RECORDS TO PROCESS =>
= = = = = = =

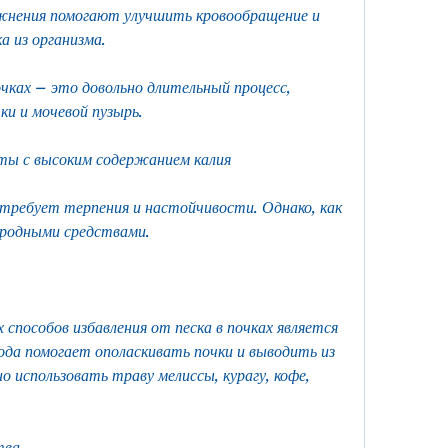
ажнения помогают улучшить кровообращение и 
а из организма.
очках – это довольно длительный процесс, 
и и мочевой пузырь.
ты с высоким содержанием калия
требует терпения и настойчивости. Однако, как 
ародными средствами.
способов избавления от песка в почках является 
ода помогает ополаскивать почки и выводить из 
 использовать траву мелиссы, курагу, кофе, 
тва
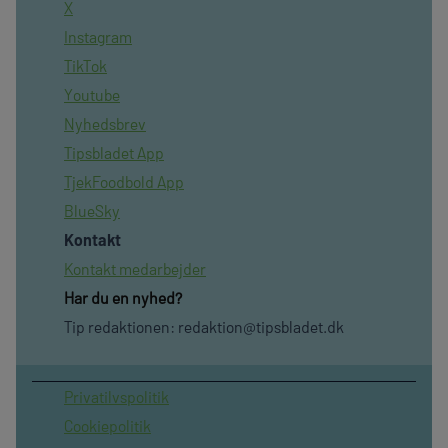
X
Instagram
TikTok
Youtube
Nyhedsbrev
Tipsbladet App
TjekFoodbold App
BlueSky
Kontakt
Kontakt medarbejder
Har du en nyhed?
Tip redaktionen:
redaktion@tipsbladet.dk
Privatilvspolitik
Cookiepolitik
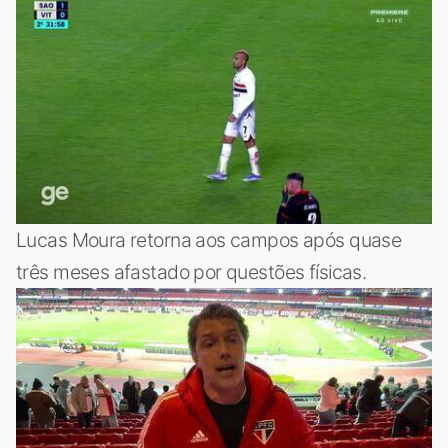
Lucas Moura retorna aos campos após quase
três meses afastado por questões físicas.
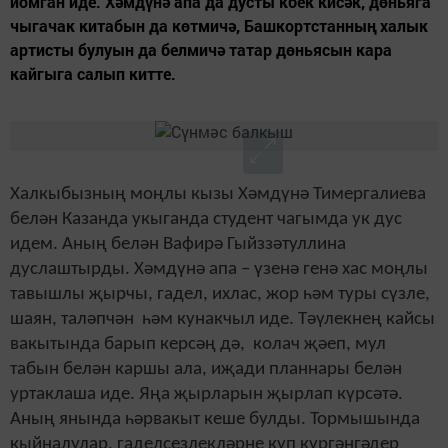
йомган иде. Хәмдүнә апа да дусты кбек кисәк, дөньяга
чыгачак китабын да көтмичә, Башкортстанның халык
артисты булуын да белмичә татар дөньясын кара
кайгыга салып китте.
Халкыбызның моңлы кызы Хәмдүнә Тимергалиева
белән Казанда укыганда студент чагымда ук дус
идем. Аның белән Вафирә Гыйззәтуллина
дуслаштырды. Хәмдүнә апа – үзенә генә хас моңлы
тавышлы җырчы, гадел, ихлас, жор һәм туры сүзле,
шаян, таләпчән һәм кунакчыл иде. Тәүлекнең кайсы
вакытында барып керсәң дә, колач җәеп, мул
табын белән каршы ала, иҗади планнары белән
уртаклаша иде. Яңа җырларын җырлап күрсәтә.
Аның янында һәрвакыт кеше булды. Тормышында
кыйналулар, гаделсезлекләрне күп күргәнгәдер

= = = = = = =

WHAT THE TASK REQUIRES =>
Whenever a line in the entries above includes the word "Аның", pull that line out.

YOUR SOLUTION =>
идем. Аның белән Вафирә Гыйззәтуллина
Аның янында һәрвакыт кеше булды. Тормышында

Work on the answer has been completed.